ImportantQuick recall
  • Time Value of Money — FV = P(1+r)^n; PV = FV/(1+r)^n; continuous FV = Pe^(rn).
  • Annuity: PV = A × [1 − (1+r)^−n]/r; FV = A × [(1+r)^n − 1]/r.
  • Perpetuity PV = A/r; growing perpetuity PV = A/(r − g) (r > g — Gordon).
  • EAR = (1 + r/m)^m − 1.
  • Cost of Debt post-tax = K_d (1 − T) — interest is tax-shield.
  • Cost of Equity: Dividend yield (D/P), Gordon (D_1/P_0 + g), CAPM K_e = R_f + β(R_m − R_f) — Sharpe 1964; Bond yield + risk premium.
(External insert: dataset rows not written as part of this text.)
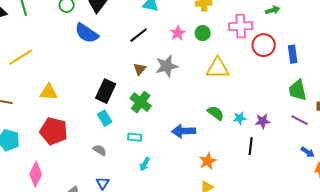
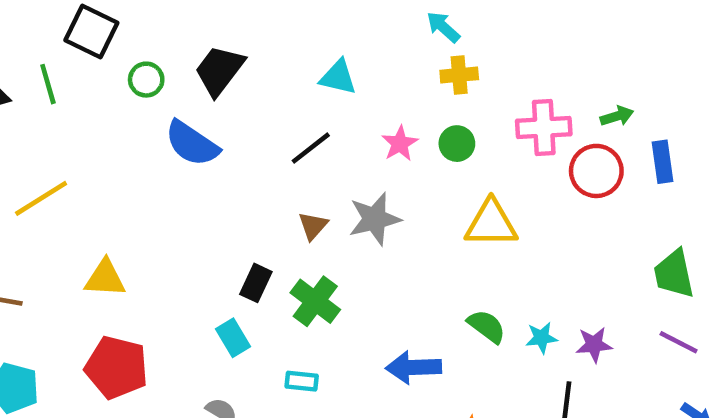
green arrow: (273, 10) -> (617, 116), moved
blue rectangle: (293, 54) -> (663, 162), moved
black rectangle: (106, 91) -> (256, 283), moved, size x0.7

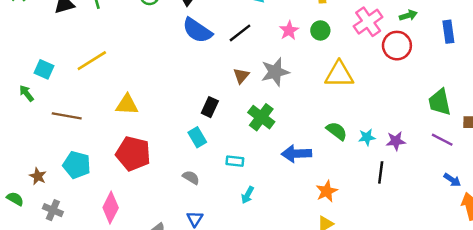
pink cross: (544, 128) -> (368, 22), turned -32
blue semicircle: (192, 144) -> (197, 30), moved
blue rectangle: (663, 162) -> (448, 32), moved
green cross: (315, 301) -> (261, 117), moved

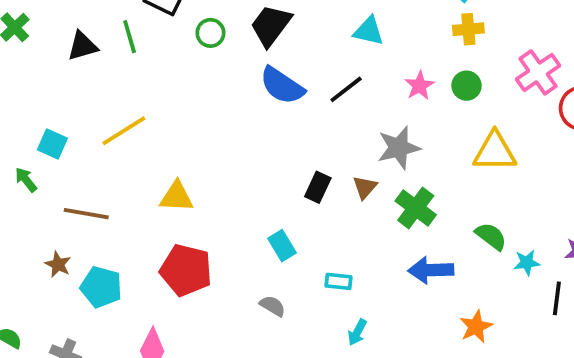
brown triangle: (241, 76) -> (365, 187), moved
black rectangle: (210, 107) -> (318, 187), moved
green cross: (261, 117) -> (416, 208), moved
cyan star: (367, 137) -> (527, 263), moved
brown star: (38, 176) -> (58, 264), moved

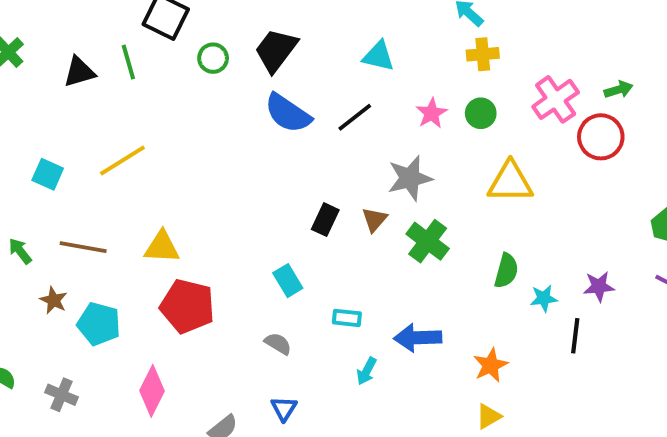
green arrow: (26, 180) -> (20, 251), moved
yellow triangle: (177, 197) -> (162, 247), moved
green semicircle: (491, 236) -> (506, 271), turned 68
blue arrow: (431, 270) -> (418, 338), moved

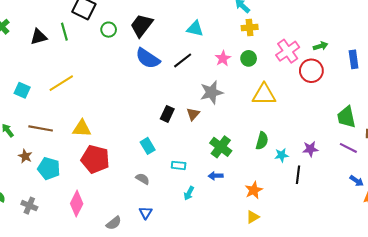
green cross: (428, 241) -> (221, 147), moved
blue arrow: (418, 338) -> (216, 176), size x0.6

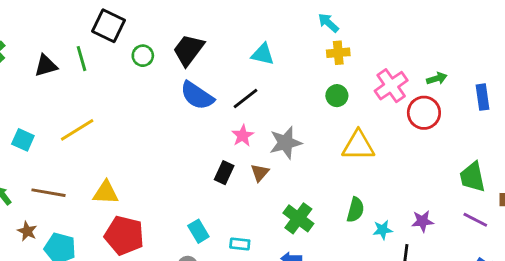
pink star: (223, 58) -> (243, 136), moved
cyan rectangle: (148, 146) -> (198, 231), moved

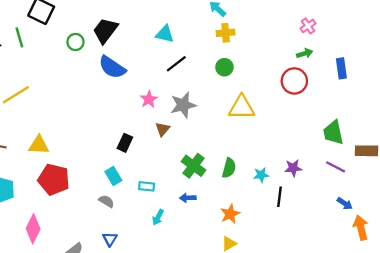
green circle: (143, 56) -> (75, 42), moved
pink cross: (391, 86) -> (308, 26), moved, size x0.6
black line: (246, 98) -> (176, 64), moved
black rectangle: (224, 173) -> (125, 143), moved
green semicircle: (355, 210) -> (229, 168), moved

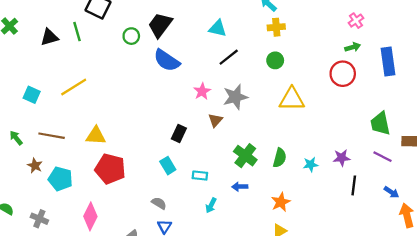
blue rectangle: (341, 68) -> (388, 61), size x1.4
black line: (279, 197) -> (354, 185), moved
gray semicircle: (106, 201) -> (159, 203), moved

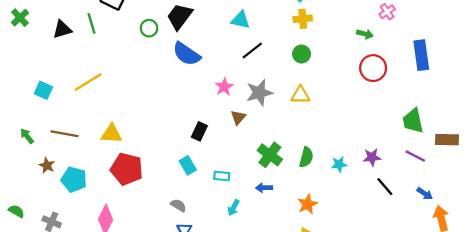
green arrow: (353, 47) -> (365, 34), moved, turned 32
yellow triangle: (292, 99) -> (300, 95), moved, size x0.7
black line: (354, 185) -> (385, 187), turned -48

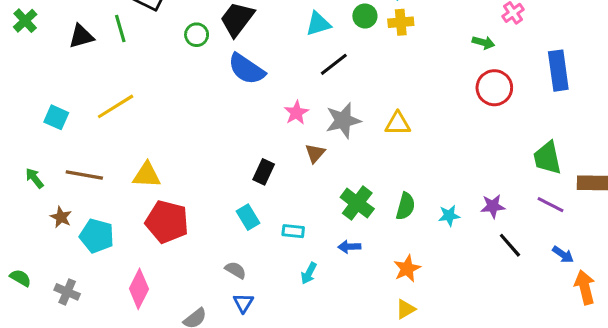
cyan triangle: (241, 20) -> (318, 24), turned -30
green circle: (302, 54) -> (365, 16), moved

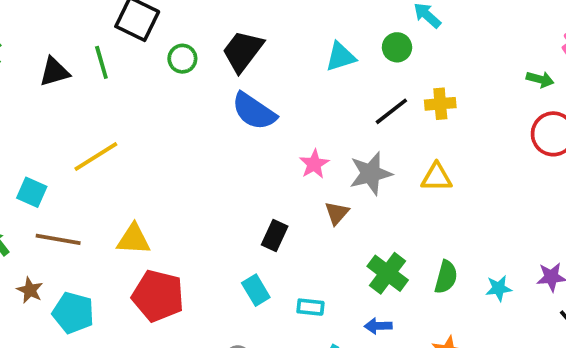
yellow cross: (401, 22) -> (440, 104), moved
green circle: (197, 35) -> (182, 59), moved
black line: (334, 64) -> (391, 111), moved
cyan square: (56, 117) -> (32, 192), moved

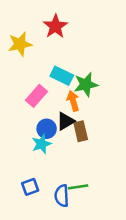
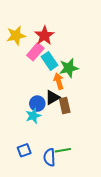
red star: (55, 26) -> (44, 36), moved
cyan rectangle: (62, 76) -> (49, 61), turned 30
pink rectangle: (36, 96) -> (35, 52), moved

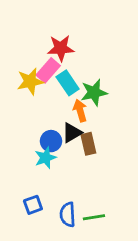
yellow star: (16, 36) -> (30, 81), moved
red star: (44, 36) -> (61, 48), turned 30
green line: (63, 150) -> (94, 217), moved

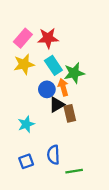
pink rectangle: (48, 70) -> (23, 38), moved
blue circle: (51, 141) -> (47, 89), moved
cyan star: (45, 158) -> (26, 124), moved
blue semicircle: (68, 215) -> (53, 155), moved

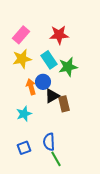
red star: (48, 38) -> (59, 35), moved
orange arrow: (63, 87) -> (31, 87), moved
green line: (74, 171) -> (56, 159), moved, turned 70

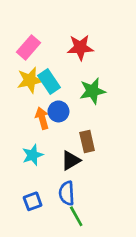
cyan rectangle: (49, 60) -> (49, 82), moved
black triangle: (52, 96) -> (71, 160), moved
  • WACC = w_e K_e + w_p K_p + w_d K_d(1−T); use market-value weights; for projects of same risk class.
  • MCC rises in steps as cheaper sources exhausted.
  • Definitional: Solomon Ezra — cost of capital as minimum rate to maintain market value of equity.
  • EVA = NOPAT − (WACC × Capital Employed).
  • Rule of 72: doubling time ≈ 72 / interest rate %.